While State regulations define that certain assessments must be performed as part of an initial evaluation of a student to determine a student's initial eligibility (8 NYCRR 200.4[b][i]-[v]), it is left to the collaborative process of the CSE (with or without a meeting) to determine what additional data is needed during a reevaluation of a student (8 NYCRR 200.4[b]). State regulations require that, as part of a reevaluation, the CSE, with input from the student's parents should "review existing evaluation data" and, on the basis of that review, identify what additional data is needed to determine continuing eligibility for special education programs and services and present levels of academic performance and the related developmental needs of the student, and should administer tests and other evaluative materials to gather the data needed (8 NYCR 200.4[b], [i]-[iii]).
The district requested permission to evaluate the student through prior written notice dated August 29, 2019, and the student's father provided consent to reevaluate the student in January 2020 (Dist. Ex. P).

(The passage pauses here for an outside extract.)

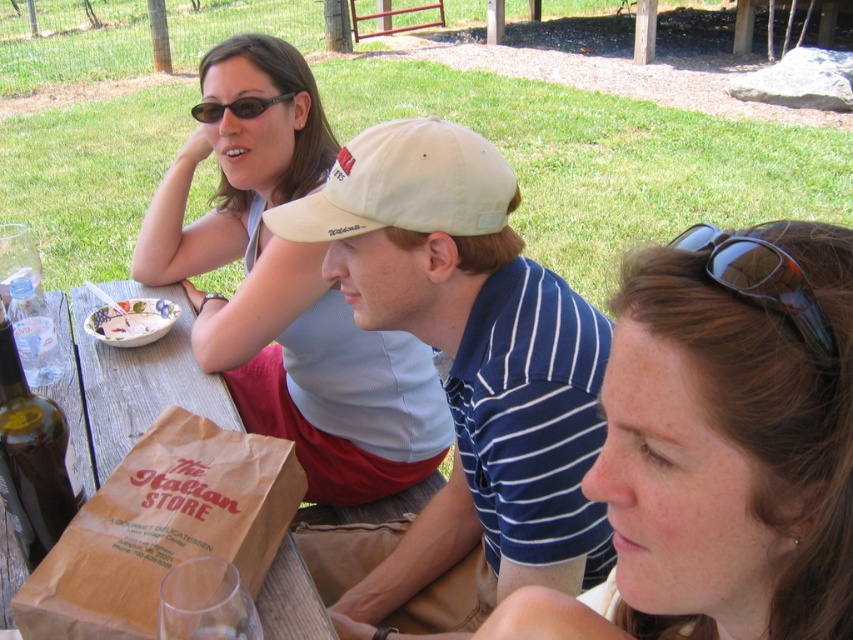 You are a photographer trying to capture a closeup of the matte brown hair at center and the white cotton cap at center. Which object would you need to adjust your camera lens to focus on first if you want to ensure both are in focus, considering their sizes?

The matte brown hair at center is thinner than the white cotton cap at center, so you should focus on the thinner matte brown hair at center first to ensure both are in focus.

The August 2019 prior written notice indicated that the CSE was requesting consent to conduct a reevaluation "to determine [the student's] educational needs and continued eligibility" for special education services, and notes that part of the reevaluation would include a psychological evaluation, described in the notice as "an assessment to evaluate verbal and nonverbal cognitive skills, and social-emotional development [that] may also include assessment of basic achievement skills" (id. at pp. 1-3).
The district school psychologist who conducted the psychological re-evaluation of the student and who attended the student's April 2019, May 2020, and June 2021 CSE meetings testified that the CSE did not, either formally or informally discuss what areas of the student's performance should be assessed, nor did the CSE meet with the parents to discuss what areas should be assessed (Tr. pp. 311-12; Dist. Exs. A at p. 1; B at p. 1; C at p. 1; L at p. 5). The student's father testified that he expected the evaluation to be "as comprehensive as it had been three years prior," which, as described in the June 2021 IEP, included the administration of multiple measures to assess the student's speech-language skills, behavioral and emotional skills, visual motor skills, cognitive ability, and academic skills (Tr. pp. 599-600; Dist. Ex. A at pp. 2-4).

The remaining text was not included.